BRUCE WILLS will shortly step down as Federated Farmers president after the normal three years in the job. Let’s be frank, he’s achieved a helluvva lot.
He was elected, with his board, to change the image of the federation. Many members had grown weary of the ‘out there’, somewhat confrontational style of his two predecessors. They wanted change and quite deliberately at Rotorua three years ago a group of them engineered this: Bruce Wills, William Rolleston and Anders Crofoot in particular were central to that movement for change.
Wills, the banker turned farmer and now farmer politician, was given a mandate to make Feds mainstream and win back credibility lost with the public, politicians and others in agribusiness. This was no easy task: Wills and his team had to walk a tightrope – being seen to advocate strongly on key issues for members, but not to get into unseemly public debates in the media with groups that didn’t share farmers vision for the future. Wills came across as a person of reason and willingness to listen and get sensible outcomes.

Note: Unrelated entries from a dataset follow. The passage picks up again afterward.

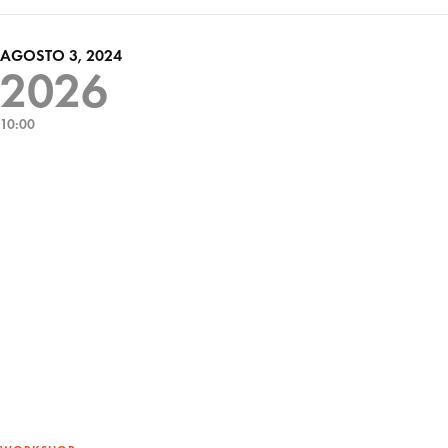
AGOSTO 3, 2024
2026
10:00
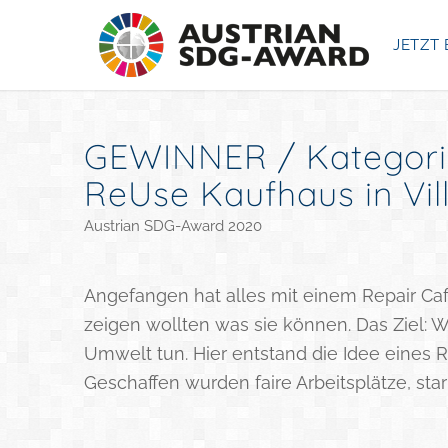
JETZT 
GEWINNER / Kategorie
ReUse Kaufhaus in Vil
Austrian SDG-Award 2020
Angefangen hat alles mit einem Repair Caf
zeigen wollten was sie können. Das Ziel: 
Umwelt tun. Hier entstand die Idee eines 
Geschaffen wurden faire Arbeitsplätze, sta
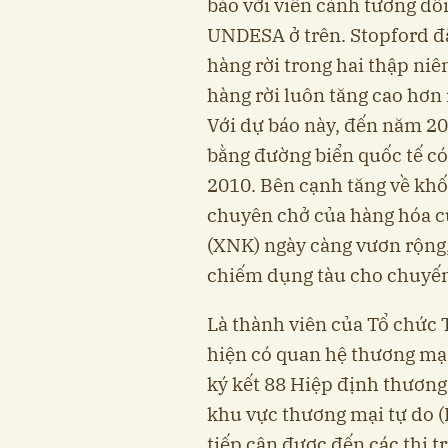
báo với viễn cảnh tương đố
UNDESA ở trên. Stopford đã
hàng rời trong hai thập ni
hàng rời luôn tăng cao hơ
Với dự báo này, đến năm 20
bằng đường biển quốc tế có t
2010. Bên cạnh tăng về kh
chuyên chở của hàng hóa cũ
(XNK) ngày càng vươn rộng,
chiếm dụng tàu cho chuyến 
Là thành viên của Tổ chức
hiện có quan hệ thương mại
ký kết 88 Hiệp định thương
khu vực thương mại tự do (
tiếp cận được đến các thị t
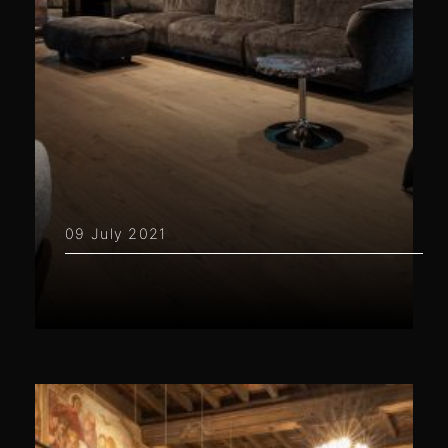
09 July 2021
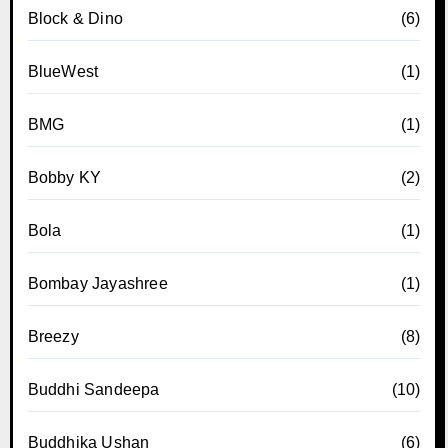
Block & Dino
(6)
BlueWest
(1)
BMG
(1)
Bobby KY
(2)
Bola
(1)
Bombay Jayashree
(1)
Breezy
(8)
Buddhi Sandeepa
(10)
Buddhika Ushan
(6)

Wills has done all that was asked of him and more. In three years, Federated Farmers has again become recognised as a well led, credible lobby group capable of significant gains by reasoned argument. The task is far from complete: only in the last few weeks has the impact of the urban-rural gap been highlighted, and without Wills’ efforts it would have been much worse. There is a lot of ground to regain, but the effort is rightly directed and will likely carry on this way under Rolleston’s stewardship.
In 40 years Federated Farmers has not had a president better than Bruce Wills: he ranks with Sir Peter Elworthy, Brian Chamberlain and the late Alistair Polson. The Federation and New Zealand owe a lot to Wills, a leader worthy of significant recognition.